The plot shown titles the primary y-axis "Marine life percentage survival %" but is actually plotting an estimate misunderstood from the cited studies. They are showing a 1% decrease of total living phytoplankton, but the study (https://www.nature.com/articles/nature09268) estimates an annual decline of **1% of the global median**. This is a vastly different quantity!
They state "The projected end point is more than 80% loss of all marine life" which is not supported by any of their citations!
I won't even bother going past this point in the paper.
It is extremely important in the age of disinformation that people think critically and examine information rather than just believing what they see in the nicely packaged image or soundbite. It's especially important for those aware of the serious and likely apocalyptic problems we face as cohabitants of Earth.
So there's no confusion, ocean acidification is definitely one of the direst climate catastrophe issues we face. I just make this plea in the hope that more people will apply critical thinking to information they come across, especially information that confirms already held beliefs.
Thanks for coming to my ted talk.
To be fair, I'm not sure that paper is taken all that seriously. Here's a brief comment from Eliot Jacobson and a note in the replies about dubious commercial interest behind the paper.
[https://twitter.com/EliotJacobson/status/1448720561572499468](https://twitter.com/eliotjacobson/status/1448720561572499468)
All I see there is Jacobson saying “not” with no explanation. I like the guy’s statistics but just denying something without explanation does not a valid argument make.
Ocean acidification is a geological marker for mass extinction. It’s one of the chemical signatures we look for in rock layers to identify periods of mass death.
We will just find a substitute for the ocean... ... oh and fisheries... oh and oxygen itself... oh and food and stuff...
quote: an economist probably....
I've already been starved and succumbed to heat exhaustion and now they want to poison me to boot, by 2090, of course. One theory of mankind's survival says that we were forced in small bands to the ocean shores and that is how we survived climate change in the past. Too bad, that may not be possible this time around.
You can search from past threads in collapse, this graph and it's publication have been discredited.
Sure, ocean acidification is a problem but this graph is more speculation than model based projections.
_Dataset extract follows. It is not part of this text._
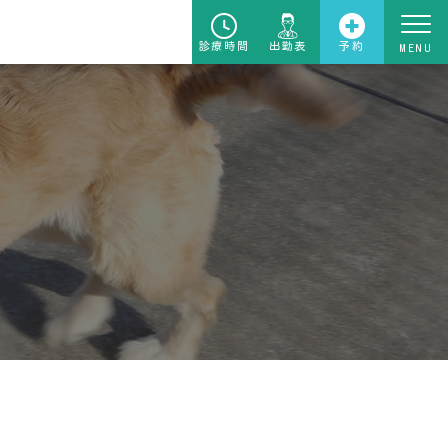
診療時間
出勤表
予約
Howard Dryden is very active on LinkedIn. Go see what he thinks about microplastics. https://www.linkedin.com/in/goesfoundation?utm_source=share&utm_campaign=share_via&utm_content=profile&utm_medium=ios_app
The following submission statement was provided by /u/BattleGrown:
---
Submission Statement: The image is from the report named "Climate regulating ocean plants and animals are being destroyed by toxic chemicals and plastics, accelerating our path towards ocean pH 7.95 in 25 years which will devastate humanity.", which can be viewed here: [https://papers.ssrn.com/sol3/papers.cfm?abstract\_id=3860950](https://papers.ssrn.com/sol3/papers.cfm?abstract_id=3860950)
The image shows how phytoplankton bacteria can enter a phase of runoff growth due to dipping ocean pH levels. This is collapse-related because an environmental cataclysm of this scale is not compatible with human habitation of planet Earth.